Materials provided:

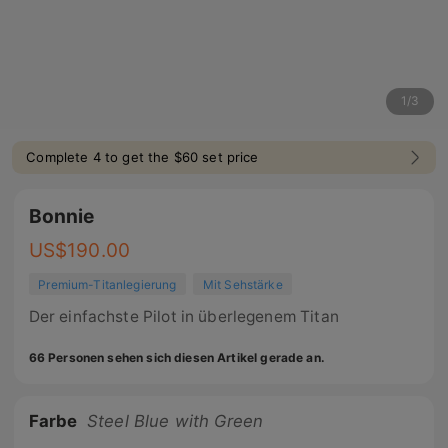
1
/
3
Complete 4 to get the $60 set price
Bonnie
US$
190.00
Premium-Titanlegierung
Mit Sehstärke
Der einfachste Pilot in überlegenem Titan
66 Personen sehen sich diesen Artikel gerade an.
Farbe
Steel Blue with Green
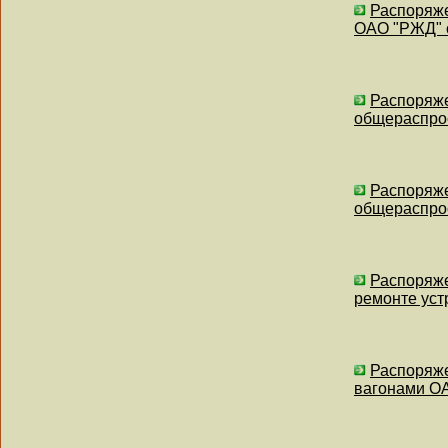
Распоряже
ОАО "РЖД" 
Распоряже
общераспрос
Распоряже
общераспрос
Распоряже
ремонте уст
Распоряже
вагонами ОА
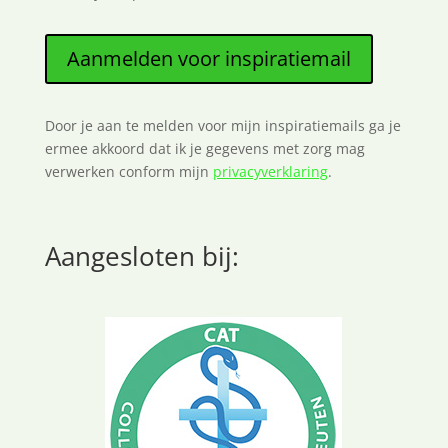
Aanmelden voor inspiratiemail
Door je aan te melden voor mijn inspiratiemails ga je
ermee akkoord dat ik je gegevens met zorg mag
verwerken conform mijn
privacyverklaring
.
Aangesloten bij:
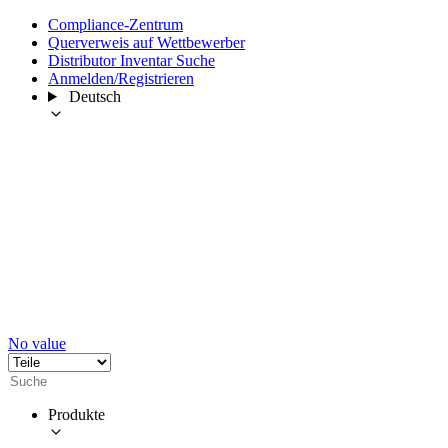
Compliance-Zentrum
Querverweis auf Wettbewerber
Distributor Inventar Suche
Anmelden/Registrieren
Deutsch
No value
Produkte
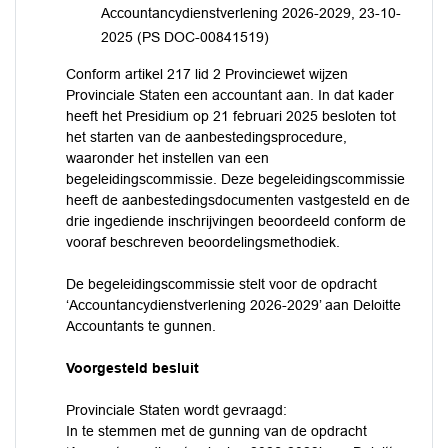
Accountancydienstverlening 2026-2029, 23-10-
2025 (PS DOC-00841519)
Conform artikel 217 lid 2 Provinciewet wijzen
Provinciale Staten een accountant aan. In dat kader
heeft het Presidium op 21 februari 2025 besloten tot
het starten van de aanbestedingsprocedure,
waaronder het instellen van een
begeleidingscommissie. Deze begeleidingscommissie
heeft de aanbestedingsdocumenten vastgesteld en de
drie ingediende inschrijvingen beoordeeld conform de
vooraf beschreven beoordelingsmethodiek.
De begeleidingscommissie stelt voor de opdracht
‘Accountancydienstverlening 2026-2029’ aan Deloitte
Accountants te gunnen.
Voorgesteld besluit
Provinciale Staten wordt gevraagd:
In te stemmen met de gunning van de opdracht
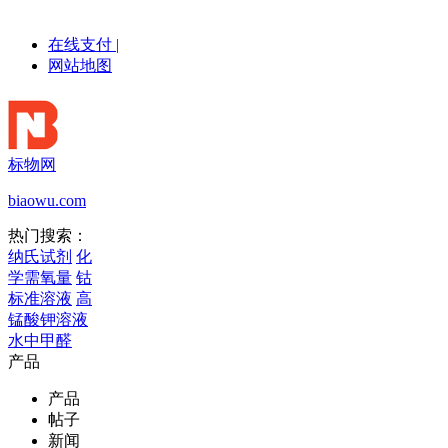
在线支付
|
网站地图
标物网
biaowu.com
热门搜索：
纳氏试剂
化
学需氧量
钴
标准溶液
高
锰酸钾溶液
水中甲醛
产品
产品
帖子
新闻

Work order:
Your copy of the records must be exact and must contain no pictures.

Response below:
1
/
3
Complete 4 to get the $60 set price
Bonnie
US$
190.00
Premium-Titanlegierung
Mit Sehstärke
Der einfachste Pilot in überlegenem Titan
66 Personen sehen sich diesen Artikel gerade an.
Farbe
Steel Blue with Green
Распоряже
ОАО "РЖД" 
Распоряже
общераспрос
Распоряже
общераспрос
Распоряже
ремонте уст
Распоряже
вагонами ОА
Aanmelden voor inspiratiemail
Door je aan te melden voor mijn inspiratiemails ga je
ermee akkoord dat ik je gegevens met zorg mag
verwerken conform mijn
privacyverklaring
.
Aangesloten bij:
Compliance-Zentrum
Querverweis auf Wettbewerber
Distributor Inventar Suche
Anmelden/Registrieren
Deutsch
No value
Produkte
Accountancydienstverlening 2026-2029, 23-10-
2025 (PS DOC-00841519)
Conform artikel 217 lid 2 Provinciewet wijzen
Provinciale Staten een accountant aan. In dat kader
heeft het Presidium op 21 februari 2025 besloten tot
het starten van de aanbestedingsprocedure,
waaronder het instellen van een
begeleidingscommissie. Deze begeleidingscommissie
heeft de aanbestedingsdocumenten vastgesteld en de
drie ingediende inschrijvingen beoordeeld conform de
vooraf beschreven beoordelingsmethodiek.
De begeleidingscommissie stelt voor de opdracht
‘Accountancydienstverlening 2026-2029’ aan Deloitte
Accountants te gunnen.
Voorgesteld besluit
Provinciale Staten wordt gevraagd:
In te stemmen met de gunning van de opdracht
在线支付
|
网站地图
标物网
biaowu.com
热门搜索：
纳氏试剂
化
学需氧量
钴
标准溶液
高
锰酸钾溶液
水中甲醛
产品
产品
帖子
新闻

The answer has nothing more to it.